- **About this exercise**: Return all entries verbatim; skip any pictures.

■ ■ ■ ■

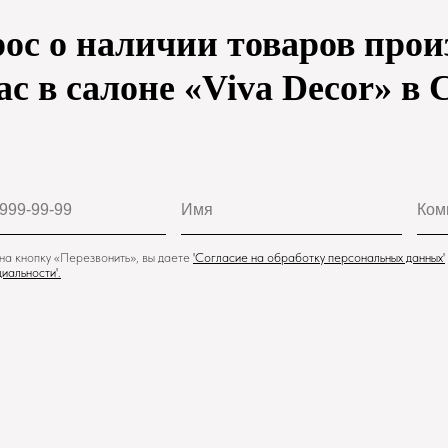
рос о наличии товаров про
ас в салоне «Viva Decor» в 
а кнопку «Перезвонить», вы даете
'
Cогласие на обработку персональных данных'
иальности
'.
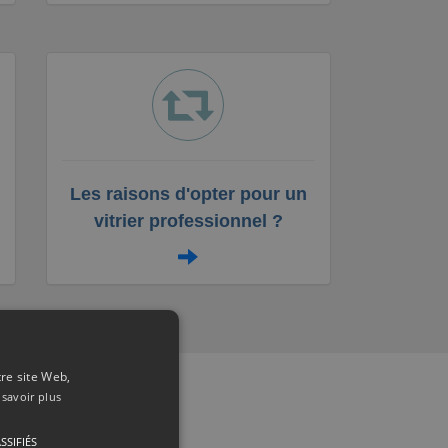
Les raisons d'opter pour un
vitrier professionnel ?
tre site Web,
 savoir plus
0
SSIFIÉS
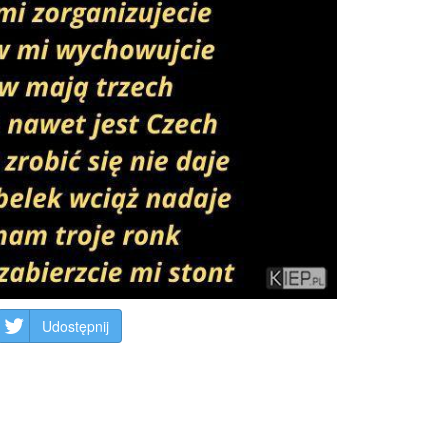
Udostępnij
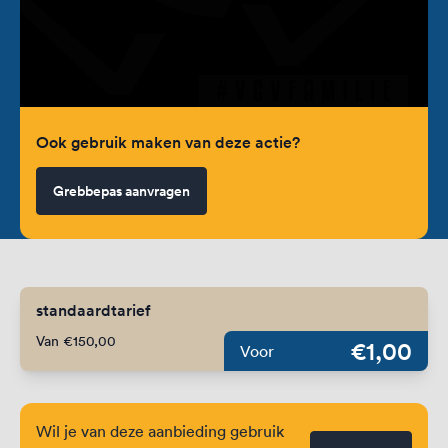
Ook gebruik maken van deze actie?
Grebbepas aanvragen
standaardtarief
Van €150,00
€1,00
Voor
Wil je van deze aanbieding gebruik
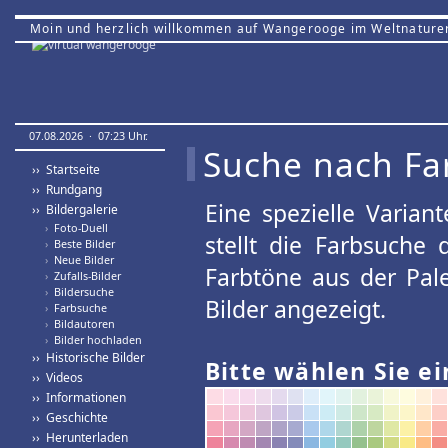
Moin und herzlich willkommen auf Wangerooge im Weltnature
07.08.2026 · 07:23 Uhr.
Suche nach Fa
›› Startseite
›› Rundgang
Eine spezielle Variant
›› Bildergalerie
›
Foto-Duell
stellt die Farbsuche
›
Beste Bilder
›
Neue Bilder
Farbtöne aus der Pal
›
Zufalls-Bilder
›
Bildersuche
Bilder angezeigt.
›
Farbsuche
›
Bildautoren
›
Bilder hochladen
›› Historische Bilder
Bitte wählen Sie ei
›› Videos
›› Informationen
›› Geschichte
›› Herunterladen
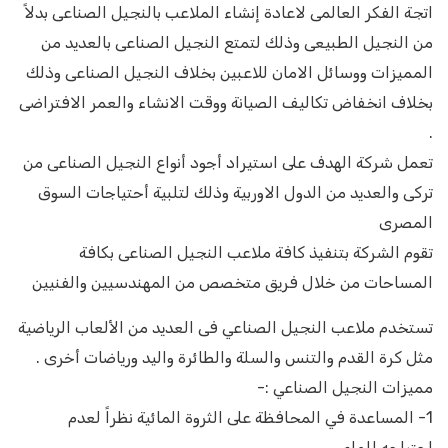
اتجة الفكر العالمى لاعادة إنشاء الملاعب بالنجيل الصناعى بدلاً
من النجيل الطبيعى وذلك لتمتع النجيل الصناعى بالعديد من
المميزات ووسائل الامان للاعبين بخلاف النجيل الصناعى وذلك
بخلاف انخفاض تكاليف الصيانة ووقت الانشاء والعمر الافتراضى
.
تعمل شركة الهدف على استيراد أجود أنواع النجيل الصناعى من
تركى والعديد من الدول الاوربية وذلك لتلبية أحتياجات السوق
المصرى
تقوم الشركة بتنفيذ كافة ملاعب النجيل الصناعى بكافة
المساحات من خلال فريق متخصص من المهندسيين والفنيين
تستخدم ملاعب النجيل الصناعي فى العديد من الألعاب الرياضية
مثل كرة القدم والتنس والسلة والطائرة واليد ورياضات أخرى .
مميزات النجيل الصناعي :-
1- المساعدة في المحافظة على الثروة المائية نظراً لعدم
احتياجه للماء.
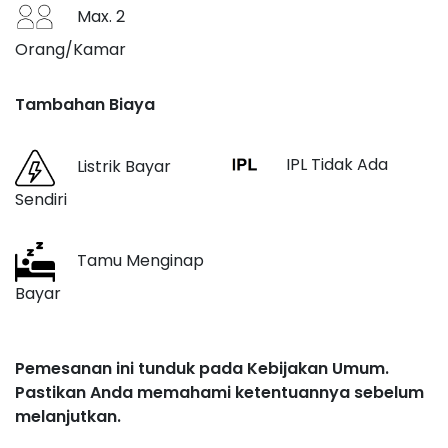
Max. 2
Orang/Kamar
Tambahan Biaya
IPL Tidak Ada
Listrik Bayar
Sendiri
Tamu Menginap
Bayar
Pemesanan ini tunduk pada Kebijakan Umum.
Pastikan Anda memahami ketentuannya sebelum
melanjutkan.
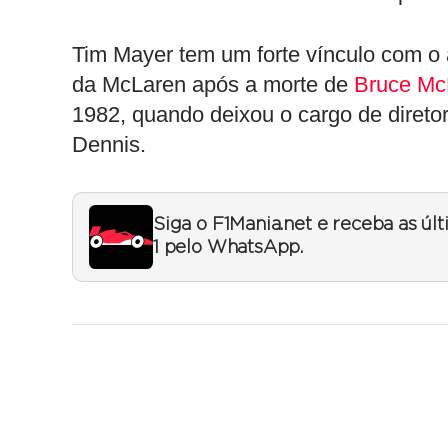
Tim Mayer tem um forte vínculo com o 
da McLaren após a morte de
Bruce Mc
1982, quando deixou o cargo de direto
Dennis.
Siga o F1Mania.net e receba as úl
1 pelo WhatsApp.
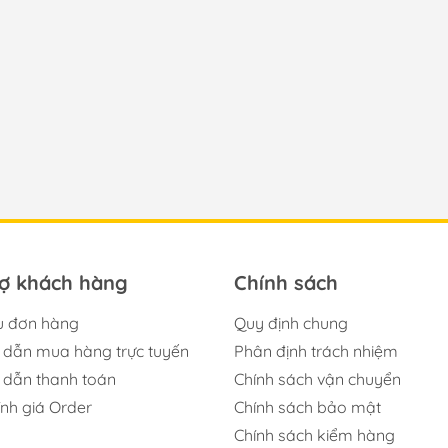
rợ khách hàng
Chính sách
u đơn hàng
Quy định chung
dẫn mua hàng trực tuyến
Phân định trách nhiệm
dẫn thanh toán
Chính sách vận chuyển
ính giá Order
Chính sách bảo mật
Chính sách kiểm hàng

■ ■ ■ ■

- **Response area**:
рос о наличии товаров про
ас в салоне «Viva Decor» в 
а кнопку «Перезвонить», вы даете
'
Cогласие на обработку персональных данных'
иальности
'.
Les raisons d'opter pour un
vitrier professionnel ?
tre site Web,
 savoir plus
0
SSIFIÉS
Udostępnij
Ook gebruik maken van deze actie?
Grebbepas aanvragen
standaardtarief
Van €150,00
€1,00
Voor
Wil je van deze aanbieding gebruik
Moin und herzlich willkommen auf Wangerooge im Weltnature
07.08.2026 · 07:23 Uhr.
Suche nach Fa
›› Startseite
›› Rundgang
Eine spezielle Variant
›› Bildergalerie
›
Foto-Duell
stellt die Farbsuche
›
Beste Bilder
›
Neue Bilder
Farbtöne aus der Pal
›
Zufalls-Bilder
›
Bildersuche
Bilder angezeigt.
›
Farbsuche
›
Bildautoren
›
Bilder hochladen
›› Historische Bilder
Bitte wählen Sie ei
›› Videos
›› Informationen
›› Geschichte
›› Herunterladen
اتجة الفكر العالمى لاعادة إنشاء الملاعب بالنجيل الصناعى بدلاً
من النجيل الطبيعى وذلك لتمتع النجيل الصناعى بالعديد من
المميزات ووسائل الامان للاعبين بخلاف النجيل الصناعى وذلك
بخلاف انخفاض تكاليف الصيانة ووقت الانشاء والعمر الافتراضى
.
تعمل شركة الهدف على استيراد أجود أنواع النجيل الصناعى من
تركى والعديد من الدول الاوربية وذلك لتلبية أحتياجات السوق
المصرى
تقوم الشركة بتنفيذ كافة ملاعب النجيل الصناعى بكافة
المساحات من خلال فريق متخصص من المهندسيين والفنيين
تستخدم ملاعب النجيل الصناعي فى العديد من الألعاب الرياضية
مثل كرة القدم والتنس والسلة والطائرة واليد ورياضات أخرى .
مميزات النجيل الصناعي :-
1- المساعدة في المحافظة على الثروة المائية نظراً لعدم
احتياجه للماء.
Max. 2
Orang/Kamar
Tambahan Biaya
IPL Tidak Ada
Listrik Bayar
Sendiri
Tamu Menginap
Bayar
Pemesanan ini tunduk pada Kebijakan Umum.
Pastikan Anda memahami ketentuannya sebelum
melanjutkan.
Tim Mayer tem um forte vínculo com o 
da McLaren após a morte de
Bruce Mc
1982, quando deixou o cargo de direto
Dennis.
Siga o F1Mania.net e receba as úl
1 pelo WhatsApp.
rợ khách hàng
Chính sách
u đơn hàng
Quy định chung
dẫn mua hàng trực tuyến
Phân định trách nhiệm
dẫn thanh toán
Chính sách vận chuyển
ính giá Order
Chính sách bảo mật
Chính sách kiểm hàng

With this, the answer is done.